2) Rendern nur des Videos mit z.B. MainConcept MPEG2. Die Einstellungen sind eigentlich egal, Hauptsache, auf der Registerkarte "Audio" ist kein Haken bei "Audiostream einschließen". Nun wird also nur der Videoteil gerendert. Wenn's dann abstürzt, ist auf jeden Fall schon mal irgendwas im Videoteil nicht okay.

3) Egal, was beim Videorendern passiert ist, sollte nun ein zweiter Rendervorgang erfolgen, bei dem nur eine Audiodatei erzeugt wird. Dazu kannst Du z.B. die Ausgabe als WAV verwenden. Stürzt es hier ab, stimmt irgendwo was mit dem Audio nicht.

4) Wenn beide Rendervorgänge klappen, aber die Komplettausgabe nicht funktioniert, kannst Du nur einen anderen Codec verwenden oder die einzelnen gerenderten Teile neu in Vegas einladen und als Komplettprojekt ausgeben. Je nach verwendetem Videocodec wird der Videoteil dabei nicht neu komprimiert, so dass das Ganze dann auch schnell geht. Das mache ich beispielsweise mit meinem HD-Material so.
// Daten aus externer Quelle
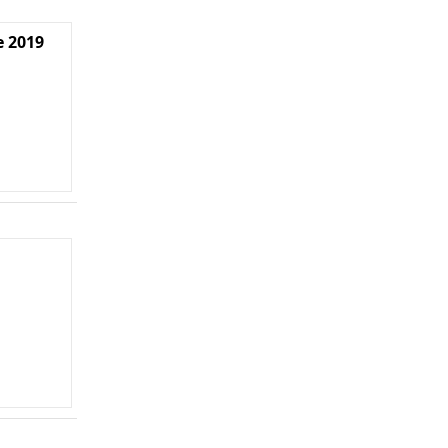
e 2019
5) Okay, gehen wir mal davon aus, dass z.B. beim Videorendern, also ohne Ton, wie bei 2 beschrieben, ein Absturz passiert. Wenn Dein Projekt z.B. genau 30 Minuten lang ist, kannst Du jetzt so vorgehen: Erst einmal nur die ersten 5 Minuten Rendern. Dazu gehst Du ganz an den Anfang und ziehst über der Timeline die Loopregion auf die gewünschte Länge. Das Ende liegt idealerweise auf dem Ende eines Videoclips. Beim Rendern musst Du dann im Renderdialog die Option "Nur Loopregion rendern" aktivieren. Geht das gut, wiederholst Du das Ganze mit den nächsten 5 Minuten des Projekts, d.h., der Anfang der Loopregion muss nun da liegen, wo der erste Rendervorgang zu Ende war, das Ende der neuen Loopregion verschiebst Du dann wieder um 5 Minuten nach hinten.
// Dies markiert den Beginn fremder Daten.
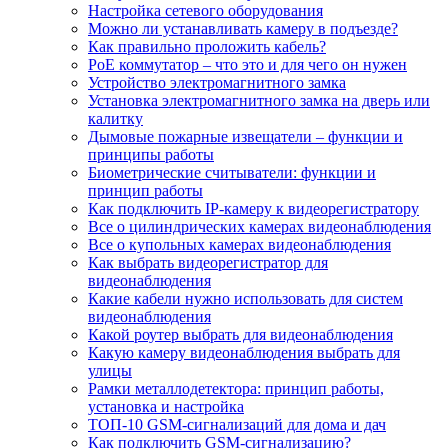
Настройка сетевого оборудования
Можно ли устанавливать камеру в подъезде?
Как правильно проложить кабель?
PoE коммутатор – что это и для чего он нужен
Устройство электромагнитного замка
Установка электромагнитного замка на дверь или
калитку
Дымовые пожарные извещатели – функции и
принципы работы
Биометрические считыватели: функции и
принцип работы
Как подключить IP-камеру к видеорегистратору
Все о цилиндрических камерах видеонаблюдения
Все о купольных камерах видеонаблюдения
Как выбрать видеорегистратор для
видеонаблюдения
Какие кабели нужно использовать для систем
видеонаблюдения
Какой роутер выбрать для видеонаблюдения
Какую камеру видеонаблюдения выбрать для
улицы
Рамки металлодетектора: принцип работы,
установка и настройка
ТОП-10 GSM-сигнализаций для дома и дач
Как подключить GSM-сигнализацию?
So arbeitest Du Dich durch das ganze Projekt hindurch, bis Du die problematische Stelle gefunden hast. In diesem Bereich kannst Du das Ganze nun mit z.B. 1-Minuten-Rendern wiederholen oder einzelne Clips löschen, bis Du den gefunden hast, der das Problem verursacht. Den (oder die) Clip müsstest Du dann neu aufbereiten, bevor Du ihn in Vegas verwendest.

Ich hoffe, das bringt Dich weiter.


So, kurz noch was zum Schluss:
Auf der Timeline einen Mix von WMVs und MPGs hinzuzufügen, kann gut gehen, muss es aber nicht, vor allem dann, wenn Effekte hinzugefügt werden. Besser wäre es, nur WMVs oder nur MPGs zu nehmen. Hast Du mehr WMVs als MPGs, dann wandelst Du eben die MPGs vorher alle einzeln in WMVs um. Umgekehrt geht natürlich auch. Das gleiche gilt für den Ton. Am besten alles ist im gleichen Format, vor allem, was die Samplingrate angeht (also 48kHz oder 44,1 kHz, 48kHz für DVD!). Bei den Bildern ist der Mix nicht ganz so wild.
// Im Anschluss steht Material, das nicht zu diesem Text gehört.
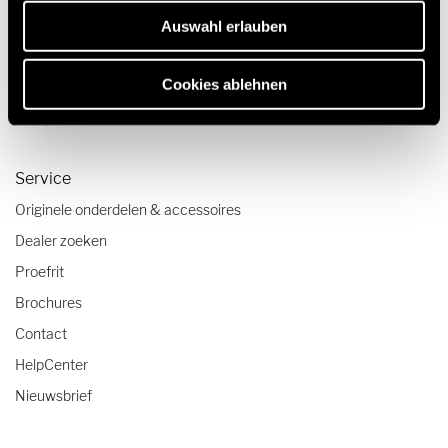
Reisverslagen
Auswahl erlauben
Reistips
Cookies ablehnen
Caravanning reistrends
Camper checklist
Service
Originele onderdelen & accessoires
Dealer zoeken
Proefrit
Brochures
Contact
HelpCenter
Nieuwsbrief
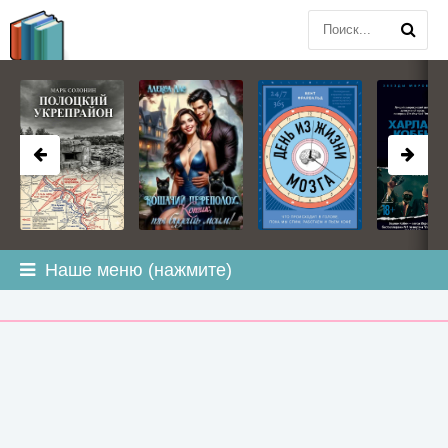
BOOK
PLANETA
.COM
Наше меню (нажмите)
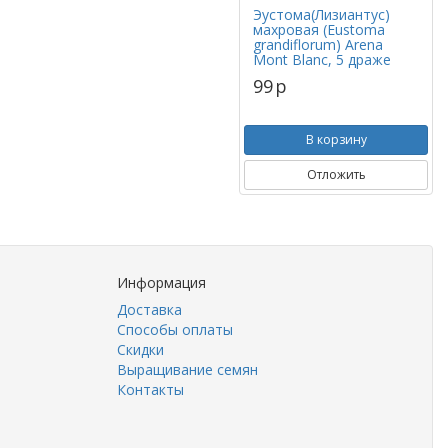
Эустома(Лизиантус)
махровая (Eustoma
grandiflorum) Arena
Mont Blanc, 5 драже
99
p
В корзину
Отложить
Информация
Доставка
Способы оплаты
Скидки
Выращивание семян
Контакты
Mit übersteuert meinte ich, dass die Peaks bei den Audiodateien aus dem erlaubten Bereich nach oben herausgehen und daher bei der digitalen Verarbeitung abgeschnitten werden (das sogenannte Clipping). Das passiert z.B. dann, wenn die Lautstärke zu hoch eingestellt ist. Vegas zeigt solche Audios mit Clipping in rot.

So, ich denke, das reicht für ein paar Stunden  Viel Glück!


----------



## darkframe (4. August 2008)

Hi nochmal,



fragger1 hat gesagt.:


> Ach in einem anderen Forum haben sie mir gesagt ich soll MYSQL  (SQL 2005) installieren und den Sony Media Manager ? Bringt das was ?



nee, jedenfalls nicht bei der Fehlersuche, aber wer weiß  .

Ich finde den Mediamanager ganz praktisch, um gerade in größeren Projekten den Überblick zu behalten. MySQL wird, glaube ich, automatisch mit-installiert. Du solltest aber nur die neueste Version 2.3 installieren. Die älteren sind etwas buggy.


----------



## fragger1 (4. August 2008)

Ersmal vielen Dank, werde das in ruhe bearbeiten. Wenn was ist werde ich dich anschreiben ^^


----------



## darkframe (5. August 2008)

fragger1 hat gesagt.:


> Ersmal vielen Dank, werde das in ruhe bearbeiten. Wenn was ist werde ich dich anschreiben ^^



Okey-dokey, denn mal viel Glück und Erfolg


----------